In Figure 18, we depict the input HFR stereo images of 1440 × 1080 pixels with correspondence results at intervals of 0.1 s for t = 7.180∼7.680 s. We numbered the students from 1 to 5, from the nearest to the farthest. Similar hands in the stereo HFR video were marked with similar colors, as in the previous experiment. When the students raised their hands, we performed stereo correspondence using hand movements. Furthermore, we calculated the 3D positions of the different hands. In this experiment, we knew the seating distribution of each student in advance, and we could identify who raised their hand through the position of the hand. In Figure 18, we marked the hand-raising action of classmates in the upper right corner. When the hands were raised, circles belonging to different students were filled with different colors; otherwise, they were filled with black. The x y coordinate values of the hand images in the left HFR stereoscopic video are shown in Figure 19 at t = 0–16 s. Simultaneously, Figure 20 shows the time variation of the mixed similarity between similar hands at t = 0–16 s. From the graph, the hands of students 1 to 5 appeared individually in the HFR stereoscopic video. The students’ hands moved at 0–7 and 10.5–16 s. During motion, the same hand in the HFR stereoscopic video had a high mixed similarity of approximately 0.8. We stopped the hand from moving at 6.8–10.2 s. As seen in Figure 20, the mixed similarities of the same hand dropped rapidly, greatly reducing the accuracy of the correspondence. Figure 21 shows the Gantt chart of the detected students’ hands raised over time. When the hand stopped moving, we could not accurately complete the correspondence. Our algorithm is currently limited regarding stereo correspondence in the static state. These results show that our method can accurately match objects in a stereoscopic video in moving scenes and use spatial information to complete certain applications.

5. Conclusions

In this study, we addressed the problem of stereo correspondence of objects with similar appearances. Traditional appearance-based algorithms do not provide effective performance, so we proposed a method that uses highly synchronized motion information to overcome this limitation. Our approach involves using high-synchronous short-term velocities acquired by high-speed vision systems as features for stereo correspondence of moving objects. We demonstrated the effectiveness of our method through experiments on (1) the correspondence of markers for regular motion on a metronome and (2) motion tracking and correspondence of multiple hands in indoor scenes. These experiments confirmed the potential of high-speed vision technology to improve the stereo correspondence of objects with similar appearances. However, our current method cannot provide accurate results when objects are static.
In the future, we aim to address the following issues to further improve our method: (1) We will add appearance-related factors to our algorithm to achieve higher accuracies in stereo correspondences when objects are static. (2) Currently, our algorithm is run offline, but we plan to implement it using real-time HFR stereo camera systems in the future.

Author Contributions

All authors contributed to designing this study and writing the manuscript. I.I. contributed to the concept of stereo correspondence based on motion information. S.H. and K.S. designed and assembled a high-speed stereo camera system. Q.L. developed a high-speed hybrid tracking of multiple objects and a stereo matching method based on motion information. All authors have read and agreed to the published version of the manuscript.

Funding

This research was funded by [China Scholarship Council] grant number [202006540007].

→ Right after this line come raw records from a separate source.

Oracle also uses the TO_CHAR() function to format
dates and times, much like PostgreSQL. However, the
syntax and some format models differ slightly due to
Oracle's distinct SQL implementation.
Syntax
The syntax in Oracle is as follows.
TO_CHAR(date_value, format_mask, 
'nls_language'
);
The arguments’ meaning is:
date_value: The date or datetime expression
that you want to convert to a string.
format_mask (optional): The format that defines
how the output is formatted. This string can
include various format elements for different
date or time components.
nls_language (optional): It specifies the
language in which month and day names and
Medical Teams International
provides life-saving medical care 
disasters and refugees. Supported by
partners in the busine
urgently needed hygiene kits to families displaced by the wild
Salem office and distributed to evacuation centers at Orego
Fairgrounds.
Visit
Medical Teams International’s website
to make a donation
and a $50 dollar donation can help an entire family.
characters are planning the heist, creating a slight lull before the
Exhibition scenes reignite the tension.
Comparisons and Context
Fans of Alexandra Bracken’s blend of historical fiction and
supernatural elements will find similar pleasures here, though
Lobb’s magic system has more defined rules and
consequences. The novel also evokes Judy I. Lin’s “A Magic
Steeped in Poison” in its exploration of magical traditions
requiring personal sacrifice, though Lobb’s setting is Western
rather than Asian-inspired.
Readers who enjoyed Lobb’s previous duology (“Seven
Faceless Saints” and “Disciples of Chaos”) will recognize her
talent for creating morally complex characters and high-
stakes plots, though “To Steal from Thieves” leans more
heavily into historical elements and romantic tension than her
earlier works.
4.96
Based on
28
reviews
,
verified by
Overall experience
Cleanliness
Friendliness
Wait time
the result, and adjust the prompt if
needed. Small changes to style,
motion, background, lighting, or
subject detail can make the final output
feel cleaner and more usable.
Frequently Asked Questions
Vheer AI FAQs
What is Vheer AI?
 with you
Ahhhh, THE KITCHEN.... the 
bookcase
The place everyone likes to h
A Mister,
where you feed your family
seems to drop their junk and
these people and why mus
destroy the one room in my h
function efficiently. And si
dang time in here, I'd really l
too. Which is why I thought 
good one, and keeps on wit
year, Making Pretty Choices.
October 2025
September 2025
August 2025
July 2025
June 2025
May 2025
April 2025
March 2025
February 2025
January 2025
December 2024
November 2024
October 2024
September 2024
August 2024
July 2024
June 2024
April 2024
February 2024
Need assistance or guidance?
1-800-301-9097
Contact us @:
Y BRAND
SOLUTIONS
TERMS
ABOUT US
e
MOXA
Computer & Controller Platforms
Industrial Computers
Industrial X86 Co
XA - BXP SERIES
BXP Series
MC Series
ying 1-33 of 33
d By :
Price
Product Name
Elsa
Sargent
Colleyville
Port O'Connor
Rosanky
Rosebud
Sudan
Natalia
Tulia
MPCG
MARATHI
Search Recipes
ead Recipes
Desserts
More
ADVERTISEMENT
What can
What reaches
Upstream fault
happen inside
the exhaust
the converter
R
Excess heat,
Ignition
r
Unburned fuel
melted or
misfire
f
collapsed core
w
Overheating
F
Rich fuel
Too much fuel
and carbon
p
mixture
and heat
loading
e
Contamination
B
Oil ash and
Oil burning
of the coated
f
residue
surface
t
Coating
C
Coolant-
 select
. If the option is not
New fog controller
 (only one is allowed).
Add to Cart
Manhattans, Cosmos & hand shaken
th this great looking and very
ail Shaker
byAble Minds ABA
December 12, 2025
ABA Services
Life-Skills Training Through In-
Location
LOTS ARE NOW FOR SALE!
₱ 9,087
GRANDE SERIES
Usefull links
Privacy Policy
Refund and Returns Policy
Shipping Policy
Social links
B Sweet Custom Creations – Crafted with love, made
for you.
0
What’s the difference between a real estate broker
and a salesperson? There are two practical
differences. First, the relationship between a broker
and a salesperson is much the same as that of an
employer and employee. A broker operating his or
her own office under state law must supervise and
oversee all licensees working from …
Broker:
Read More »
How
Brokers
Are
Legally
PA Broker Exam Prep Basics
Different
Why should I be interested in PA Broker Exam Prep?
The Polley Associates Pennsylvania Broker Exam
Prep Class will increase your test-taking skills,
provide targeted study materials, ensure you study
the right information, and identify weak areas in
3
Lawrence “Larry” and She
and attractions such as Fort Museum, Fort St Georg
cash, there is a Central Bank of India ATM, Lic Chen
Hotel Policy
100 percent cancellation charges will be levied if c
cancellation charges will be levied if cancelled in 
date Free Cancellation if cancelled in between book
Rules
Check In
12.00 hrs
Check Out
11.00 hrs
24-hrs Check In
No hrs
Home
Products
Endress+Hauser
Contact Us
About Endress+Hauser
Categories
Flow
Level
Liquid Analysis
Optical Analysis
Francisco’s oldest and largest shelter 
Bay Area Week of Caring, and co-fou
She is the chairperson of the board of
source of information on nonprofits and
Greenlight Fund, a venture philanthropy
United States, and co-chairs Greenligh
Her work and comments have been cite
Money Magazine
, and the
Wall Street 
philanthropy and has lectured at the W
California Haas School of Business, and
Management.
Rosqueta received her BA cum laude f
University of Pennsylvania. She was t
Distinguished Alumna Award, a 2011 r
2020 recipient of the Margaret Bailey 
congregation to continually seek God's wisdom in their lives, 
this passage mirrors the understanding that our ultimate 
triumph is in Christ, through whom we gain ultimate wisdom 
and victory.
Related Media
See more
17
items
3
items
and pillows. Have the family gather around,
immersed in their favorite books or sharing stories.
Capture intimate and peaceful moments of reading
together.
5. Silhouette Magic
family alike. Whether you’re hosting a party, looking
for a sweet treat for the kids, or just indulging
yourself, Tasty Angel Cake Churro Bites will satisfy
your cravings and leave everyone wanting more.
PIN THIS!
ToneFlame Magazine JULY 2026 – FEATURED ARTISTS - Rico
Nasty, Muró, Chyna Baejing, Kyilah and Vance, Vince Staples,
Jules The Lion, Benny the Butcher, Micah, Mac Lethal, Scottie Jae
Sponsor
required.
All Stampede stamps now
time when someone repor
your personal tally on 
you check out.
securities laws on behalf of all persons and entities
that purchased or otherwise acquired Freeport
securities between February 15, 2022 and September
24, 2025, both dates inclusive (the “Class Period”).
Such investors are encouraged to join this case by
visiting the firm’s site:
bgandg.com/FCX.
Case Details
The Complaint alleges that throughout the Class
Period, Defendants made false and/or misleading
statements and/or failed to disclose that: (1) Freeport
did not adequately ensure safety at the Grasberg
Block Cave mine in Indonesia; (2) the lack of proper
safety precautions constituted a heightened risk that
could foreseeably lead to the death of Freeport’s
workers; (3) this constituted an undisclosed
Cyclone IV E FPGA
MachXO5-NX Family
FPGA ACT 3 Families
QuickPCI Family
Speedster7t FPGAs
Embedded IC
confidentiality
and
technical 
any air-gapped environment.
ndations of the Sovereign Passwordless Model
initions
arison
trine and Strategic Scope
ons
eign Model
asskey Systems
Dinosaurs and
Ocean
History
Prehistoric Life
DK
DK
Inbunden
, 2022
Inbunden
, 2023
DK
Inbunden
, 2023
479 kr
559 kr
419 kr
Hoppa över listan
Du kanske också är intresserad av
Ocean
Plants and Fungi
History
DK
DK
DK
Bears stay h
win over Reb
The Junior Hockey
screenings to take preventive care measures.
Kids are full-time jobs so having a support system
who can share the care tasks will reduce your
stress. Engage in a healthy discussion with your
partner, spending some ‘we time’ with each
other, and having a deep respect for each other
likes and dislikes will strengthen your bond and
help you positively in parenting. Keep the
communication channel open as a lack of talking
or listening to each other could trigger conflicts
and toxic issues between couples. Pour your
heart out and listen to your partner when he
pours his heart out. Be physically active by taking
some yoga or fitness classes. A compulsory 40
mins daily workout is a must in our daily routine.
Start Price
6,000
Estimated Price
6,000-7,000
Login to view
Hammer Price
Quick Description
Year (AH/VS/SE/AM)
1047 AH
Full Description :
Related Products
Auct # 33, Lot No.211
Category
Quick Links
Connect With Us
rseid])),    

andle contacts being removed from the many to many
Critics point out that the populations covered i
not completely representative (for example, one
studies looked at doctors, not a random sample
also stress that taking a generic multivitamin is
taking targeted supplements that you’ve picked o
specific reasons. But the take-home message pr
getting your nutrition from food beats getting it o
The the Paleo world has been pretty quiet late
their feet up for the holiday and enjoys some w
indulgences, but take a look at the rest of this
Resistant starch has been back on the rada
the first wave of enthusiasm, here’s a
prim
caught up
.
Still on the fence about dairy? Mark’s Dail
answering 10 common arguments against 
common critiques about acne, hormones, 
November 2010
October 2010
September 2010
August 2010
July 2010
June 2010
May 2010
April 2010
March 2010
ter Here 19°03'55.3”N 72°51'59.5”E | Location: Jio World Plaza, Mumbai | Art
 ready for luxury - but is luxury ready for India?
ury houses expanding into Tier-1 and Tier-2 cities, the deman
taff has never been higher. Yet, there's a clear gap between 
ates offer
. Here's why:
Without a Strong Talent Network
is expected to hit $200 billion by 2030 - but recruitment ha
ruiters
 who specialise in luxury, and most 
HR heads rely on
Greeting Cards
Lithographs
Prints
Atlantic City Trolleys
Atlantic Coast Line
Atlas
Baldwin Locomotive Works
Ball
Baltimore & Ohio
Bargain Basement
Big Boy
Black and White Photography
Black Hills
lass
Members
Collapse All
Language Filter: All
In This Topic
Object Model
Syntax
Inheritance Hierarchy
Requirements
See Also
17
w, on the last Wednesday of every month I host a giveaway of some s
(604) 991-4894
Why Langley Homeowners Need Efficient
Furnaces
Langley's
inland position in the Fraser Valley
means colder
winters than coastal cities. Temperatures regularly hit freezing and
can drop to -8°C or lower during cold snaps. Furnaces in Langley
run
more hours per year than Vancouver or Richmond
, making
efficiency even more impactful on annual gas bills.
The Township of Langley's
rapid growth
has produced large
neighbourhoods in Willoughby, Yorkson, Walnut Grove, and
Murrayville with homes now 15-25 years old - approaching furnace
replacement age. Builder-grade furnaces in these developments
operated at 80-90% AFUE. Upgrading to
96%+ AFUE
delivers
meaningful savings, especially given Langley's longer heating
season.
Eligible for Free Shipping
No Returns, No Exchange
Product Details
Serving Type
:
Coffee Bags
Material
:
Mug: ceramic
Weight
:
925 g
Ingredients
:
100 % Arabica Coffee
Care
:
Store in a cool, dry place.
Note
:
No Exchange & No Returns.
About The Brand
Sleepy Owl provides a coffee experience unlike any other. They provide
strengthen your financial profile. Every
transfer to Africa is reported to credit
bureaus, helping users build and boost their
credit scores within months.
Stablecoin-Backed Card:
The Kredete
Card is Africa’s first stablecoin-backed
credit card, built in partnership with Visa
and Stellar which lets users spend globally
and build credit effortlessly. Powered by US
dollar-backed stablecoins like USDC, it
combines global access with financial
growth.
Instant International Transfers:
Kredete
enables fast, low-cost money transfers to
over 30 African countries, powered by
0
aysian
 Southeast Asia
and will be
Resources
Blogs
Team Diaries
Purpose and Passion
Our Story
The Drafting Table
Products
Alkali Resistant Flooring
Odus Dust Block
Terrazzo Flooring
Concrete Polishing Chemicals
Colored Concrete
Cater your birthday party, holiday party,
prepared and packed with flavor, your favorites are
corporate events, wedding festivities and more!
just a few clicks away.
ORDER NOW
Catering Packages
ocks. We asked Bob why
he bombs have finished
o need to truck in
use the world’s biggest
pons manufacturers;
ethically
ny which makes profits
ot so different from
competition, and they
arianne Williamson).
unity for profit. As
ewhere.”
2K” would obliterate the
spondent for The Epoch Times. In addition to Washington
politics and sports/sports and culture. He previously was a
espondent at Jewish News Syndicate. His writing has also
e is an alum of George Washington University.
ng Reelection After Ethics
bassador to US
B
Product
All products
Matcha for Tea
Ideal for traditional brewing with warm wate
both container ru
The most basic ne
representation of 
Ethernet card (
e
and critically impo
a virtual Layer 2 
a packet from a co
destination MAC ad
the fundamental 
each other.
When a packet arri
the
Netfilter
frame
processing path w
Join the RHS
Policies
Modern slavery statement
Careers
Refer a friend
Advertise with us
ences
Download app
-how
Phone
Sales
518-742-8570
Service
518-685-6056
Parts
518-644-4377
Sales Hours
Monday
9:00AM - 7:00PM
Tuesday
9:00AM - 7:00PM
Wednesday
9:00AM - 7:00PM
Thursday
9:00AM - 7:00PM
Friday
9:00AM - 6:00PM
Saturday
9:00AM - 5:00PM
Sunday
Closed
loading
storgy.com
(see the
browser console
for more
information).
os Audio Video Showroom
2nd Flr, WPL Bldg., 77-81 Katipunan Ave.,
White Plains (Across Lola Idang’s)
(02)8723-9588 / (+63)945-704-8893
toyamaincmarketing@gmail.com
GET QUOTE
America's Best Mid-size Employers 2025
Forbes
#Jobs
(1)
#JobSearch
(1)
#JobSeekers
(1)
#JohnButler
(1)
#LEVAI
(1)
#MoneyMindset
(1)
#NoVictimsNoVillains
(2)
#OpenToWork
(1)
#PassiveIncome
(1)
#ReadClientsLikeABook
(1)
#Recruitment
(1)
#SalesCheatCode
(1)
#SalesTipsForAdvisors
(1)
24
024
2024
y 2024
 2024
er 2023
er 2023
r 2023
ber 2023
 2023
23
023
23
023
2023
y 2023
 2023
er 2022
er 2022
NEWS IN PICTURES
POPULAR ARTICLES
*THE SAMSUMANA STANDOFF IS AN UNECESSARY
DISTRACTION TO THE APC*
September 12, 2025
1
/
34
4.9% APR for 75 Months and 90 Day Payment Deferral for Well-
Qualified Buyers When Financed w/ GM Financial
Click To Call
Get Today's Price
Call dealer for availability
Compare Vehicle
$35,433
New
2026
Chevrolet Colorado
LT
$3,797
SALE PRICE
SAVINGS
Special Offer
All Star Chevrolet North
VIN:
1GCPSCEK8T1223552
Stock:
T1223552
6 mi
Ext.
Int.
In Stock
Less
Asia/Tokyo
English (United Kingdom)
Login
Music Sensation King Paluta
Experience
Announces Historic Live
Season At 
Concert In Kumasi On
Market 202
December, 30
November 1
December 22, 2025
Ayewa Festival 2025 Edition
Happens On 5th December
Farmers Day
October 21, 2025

Institutional Review Board Statement

I think this study did not require ethical approval.

Informed Consent Statement

Informed consent was obtained from all subjects involved in the study. And I think this study did not involve humans.

Data Availability Statement

Data sharing not applicable to this article as no datasets were generated or analysed during the current study.

Conflicts of Interest

The authors declare no conflict of interest.

References

  1. Hamid, M.S.; Abd Manap, N.; Hamzah, R.A.; Kadmin, A.F. Stereo matching algorithm based on deep learning: A survey. J. King Saud-Univ.-Comput. Inf. Sci. 2022, 34, 1663–1673. [Google Scholar] [CrossRef]
  2. Oroko, J.A.; Nyakoe, G. Obstacle avoidance and path planning schemes for autonomous navigation of a mobile robot: A review. In Proceedings of the Sustainable Research and Innovation Conference, Nairobi, Kenya, 5–7 October 2022; pp. 314–318. [Google Scholar]
  3. Liu, C.; Xing, C.; Hu, Q.; Wang, S.; Zhao, S.; Gao, M. Stereoscopic hyperspectral remote sensing of the atmospheric environment: Innovation and prospects. Earth-Sci. Rev. 2022, 226, 103958. [Google Scholar] [CrossRef]
  4. Schlinkmann, N.; Khakhar, R.; Picht, T.; Piper, S.K.; Fekonja, L.S.; Vajkoczy, P.; Acker, G. Does stereoscopic imaging improve the memorization of medical imaging by neurosurgeons? Experience of a single institution. Neurosurg. Rev. 2022, 45, 1371–1381. [Google Scholar] [CrossRef] [PubMed]
  5. Macario Barros, A.; Michel, M.; Moline, Y.; Corre, G.; Carrel, F. A comprehensive survey of visual slam algorithms. Robotics 2022, 11, 24. [Google Scholar] [CrossRef]
  6. Shabanian, H.; Balasubramanian, M. A novel factor graph-based optimization technique for stereo correspondence estimation. Sci. Rep. 2022, 12, 15613. [Google Scholar] [CrossRef]
  7. Hamzah, R.A.; Azali, M.N.Z.; Noh, Z.M.; Zahari, M.; Herman, A.I. Development of depth map from stereo images using sum of absolute differences and edge filters. Indones. J. Electr. Eng. Comput. Sci. 2022, 25, 875–883. [Google Scholar] [CrossRef]
  8. Chang, Q.; Zha, A.; Wang, W.; Liu, X.; Onishi, M.; Lei, L.; Er, M.J.; Maruyama, T. Efficient stereo matching on embedded GPUs with zero-means cross correlation. J. Syst. Archit. 2022, 123, 102366. [Google Scholar] [CrossRef]
  9. Wang, F.; Ding, L. Object recognition and localization based on binocular stereo vision. In Proceedings of the 2022 2nd International Conference on Control and Intelligent Robotics, Nanjing, China, 24–26 June 2022; pp. 196–201. [Google Scholar]
  10. Campos, C.; Elvira, R.; Rodríguez, J.J.G.; Montiel, J.M.; Tardós, J.D. Orb-slam3: An accurate open-source library for visual, visual–inertial, and multimap slam. IEEE Trans. Robot. 2021, 37, 1874–1890. [Google Scholar] [CrossRef]
  11. Zbontar, J.; LeCun, Y. Computing the stereo matching cost with a convolutional neural network. In Proceedings of the IEEE Conference on Computer Vision and Pattern Recognition, Boston, MA, USA, 7–12 June 2015; pp. 1592–1599. [Google Scholar]
  12. Laga, H.; Jospin, L.V.; Boussaid, F.; Bennamoun, M. A survey on deep learning techniques for stereo-based depth estimation. IEEE Trans. Pattern Anal. Mach. Intell. 2020, 44, 1738–1764. [Google Scholar] [CrossRef]
  13. Kaya, M.; Bilge, H.Ş. Deep metric learning: A survey. Symmetry 2019, 11, 1066. [Google Scholar] [CrossRef]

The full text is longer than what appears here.